Output the listing below exactly, minus its images.

# # # # # # #

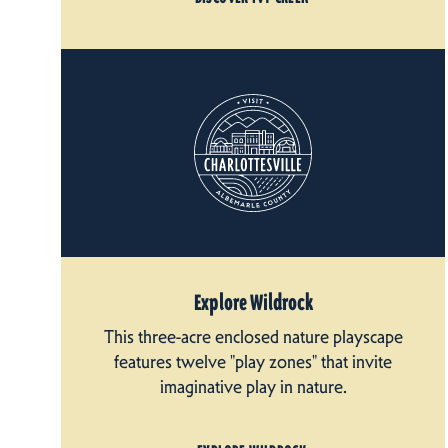
Explore Wildrock
This three-acre enclosed nature playscape
features twelve "play zones" that invite
imaginative play in nature.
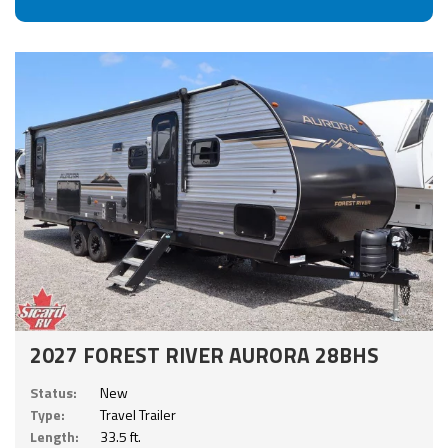
2027 FOREST RIVER AURORA 28BHS
Status:
New
Type:
Travel Trailer
Length:
33.5 ft.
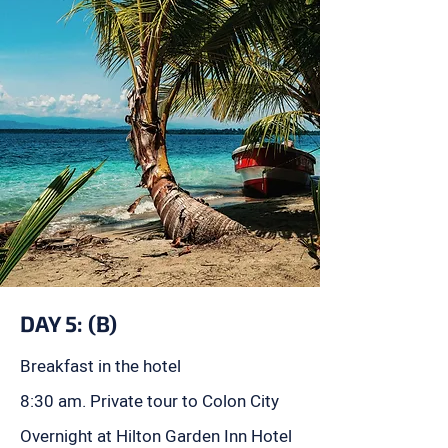
DAY 5: (B)
Breakfast in the hotel
8:30 am. Private tour to Colon City
Overnight at Hilton Garden Inn Hotel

# # # # # # #

Solution:
Explore Wildrock
This three-acre enclosed nature playscape
features twelve "play zones" that invite
imaginative play in nature.
2027 FOREST RIVER AURORA 28BHS
Status:
New
Type:
Travel Trailer
Length:
33.5 ft.
DAY 5: (B)
Breakfast in the hotel
8:30 am. Private tour to Colon City
Overnight at Hilton Garden Inn Hotel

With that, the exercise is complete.